How to complete this task >>
Lines with "Monokai": copy each one from the listing below.

Information provided >>
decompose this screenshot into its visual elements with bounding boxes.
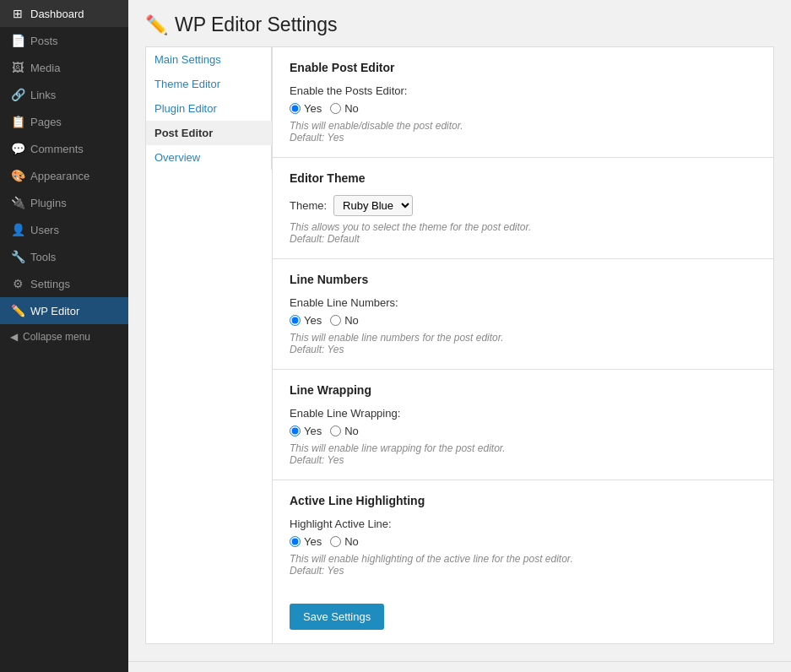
sidebar-item-plugins[interactable]: 🔌 Plugins (0, 189, 128, 216)
sidebar-item-dashboard[interactable]: ⊞ Dashboard (0, 0, 128, 27)
sidebar-item-users[interactable]: 👤 Users (0, 216, 128, 243)
line-wrapping-label: Enable Line Wrapping: (290, 407, 756, 420)
main-content: ✏️ WP Editor Settings Main Settings Them… (128, 0, 791, 672)
active-line-radio-group: Yes No (290, 535, 756, 548)
enable-post-editor-title: Enable Post Editor (290, 61, 756, 74)
editor-theme-title: Editor Theme (290, 171, 756, 185)
line-numbers-hint: This will enable line numbers for the po… (290, 332, 756, 355)
pages-icon: 📋 (10, 115, 25, 128)
line-numbers-label: Enable Line Numbers: (290, 296, 756, 309)
subnav-main-settings[interactable]: Main Settings (146, 47, 272, 72)
users-icon: 👤 (10, 223, 25, 236)
theme-hint: This allows you to select the theme for … (290, 221, 756, 245)
page-title: WP Editor Settings (175, 14, 338, 36)
line-wrapping-no-radio[interactable] (330, 425, 341, 436)
posts-icon: 📄 (10, 34, 25, 47)
collapse-menu-button[interactable]: ◀ Collapse menu (0, 324, 128, 350)
line-wrapping-no-label[interactable]: No (344, 425, 359, 437)
section-enable-post-editor: Enable Post Editor Enable the Posts Edit… (273, 47, 773, 158)
subnav-post-editor[interactable]: Post Editor (146, 121, 272, 145)
page-header-icon: ✏️ (145, 14, 168, 36)
enable-posts-editor-radio-group: Yes No (290, 102, 756, 115)
settings-icon: ⚙ (10, 277, 25, 290)
settings-panel: Enable Post Editor Enable the Posts Edit… (272, 46, 774, 644)
active-line-yes-label[interactable]: Yes (304, 535, 322, 548)
line-numbers-no-radio[interactable] (330, 315, 341, 326)
line-numbers-title: Line Numbers (290, 273, 756, 286)
links-icon: 🔗 (10, 88, 25, 101)
section-active-line: Active Line Highlighting Highlight Activ… (273, 480, 773, 590)
sidebar-item-appearance[interactable]: 🎨 Appearance (0, 162, 128, 189)
active-line-title: Active Line Highlighting (290, 494, 756, 507)
enable-posts-yes-radio[interactable] (290, 103, 301, 114)
sidebar-item-wp-editor[interactable]: ✏️ WP Editor (0, 297, 128, 324)
theme-label: Theme: (290, 199, 327, 212)
line-numbers-no-label[interactable]: No (344, 314, 359, 327)
sidebar-item-tools[interactable]: 🔧 Tools (0, 243, 128, 270)
content-wrapper: Main Settings Theme Editor Plugin Editor… (128, 46, 791, 661)
sidebar-item-posts[interactable]: 📄 Posts (0, 27, 128, 54)
sidebar-item-media[interactable]: 🖼 Media (0, 54, 128, 81)
sub-nav: Main Settings Theme Editor Plugin Editor… (145, 46, 272, 644)
section-editor-theme: Editor Theme Theme: Ruby Blue Default Mo… (273, 158, 773, 259)
footer: Thank you for creating with WordPress. V… (128, 661, 791, 672)
save-settings-button[interactable]: Save Settings (290, 604, 384, 630)
line-wrapping-yes-radio[interactable] (290, 425, 301, 436)
line-numbers-yes-radio[interactable] (290, 315, 301, 326)
active-line-yes-radio[interactable] (290, 536, 301, 547)
active-line-label: Highlight Active Line: (290, 518, 756, 530)
sidebar: ⊞ Dashboard 📄 Posts 🖼 Media 🔗 Links 📋 Pa… (0, 0, 128, 672)
plugins-icon: 🔌 (10, 196, 25, 209)
subnav-overview[interactable]: Overview (146, 145, 272, 170)
dashboard-icon: ⊞ (10, 7, 25, 20)
line-wrapping-hint: This will enable line wrapping for the p… (290, 442, 756, 466)
enable-posts-yes-label[interactable]: Yes (304, 102, 322, 115)
subnav-plugin-editor[interactable]: Plugin Editor (146, 96, 272, 121)
active-line-no-label[interactable]: No (344, 535, 359, 548)
section-line-numbers: Line Numbers Enable Line Numbers: Yes No… (273, 259, 773, 370)
theme-row: Theme: Ruby Blue Default Monokai Twiligh… (290, 195, 756, 216)
theme-select[interactable]: Ruby Blue Default Monokai Twilight Eclip… (333, 195, 413, 216)
section-line-wrapping: Line Wrapping Enable Line Wrapping: Yes … (273, 370, 773, 480)
appearance-icon: 🎨 (10, 169, 25, 182)
active-line-hint: This will enable highlighting of the act… (290, 553, 756, 577)
enable-posts-no-label[interactable]: No (344, 102, 359, 115)
sidebar-item-pages[interactable]: 📋 Pages (0, 108, 128, 135)
enable-posts-hint: This will enable/disable the post editor… (290, 120, 756, 144)
sidebar-item-comments[interactable]: 💬 Comments (0, 135, 128, 162)
active-line-no-radio[interactable] (330, 536, 341, 547)
collapse-arrow-icon: ◀ (10, 331, 18, 343)
line-numbers-radio-group: Yes No (290, 314, 756, 327)
wp-editor-icon: ✏️ (10, 304, 25, 317)
sidebar-item-settings[interactable]: ⚙ Settings (0, 270, 128, 297)
tools-icon: 🔧 (10, 250, 25, 263)
line-wrapping-title: Line Wrapping (290, 383, 756, 397)
sidebar-item-links[interactable]: 🔗 Links (0, 81, 128, 108)
media-icon: 🖼 (10, 61, 25, 74)
line-numbers-yes-label[interactable]: Yes (304, 314, 322, 327)
page-header: ✏️ WP Editor Settings (128, 0, 791, 46)
line-wrapping-yes-label[interactable]: Yes (304, 425, 322, 437)
line-wrapping-radio-group: Yes No (290, 425, 756, 437)
subnav-theme-editor[interactable]: Theme Editor (146, 72, 272, 96)
enable-posts-no-radio[interactable] (330, 103, 341, 114)
comments-icon: 💬 (10, 142, 25, 155)
enable-posts-editor-label: Enable the Posts Editor: (290, 84, 756, 97)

Answer to this exercise >>
theme-row: Theme: Ruby Blue Default Monokai Twiligh… (290, 195, 756, 216)
theme-select[interactable]: Ruby Blue Default Monokai Twilight Eclip… (333, 195, 413, 216)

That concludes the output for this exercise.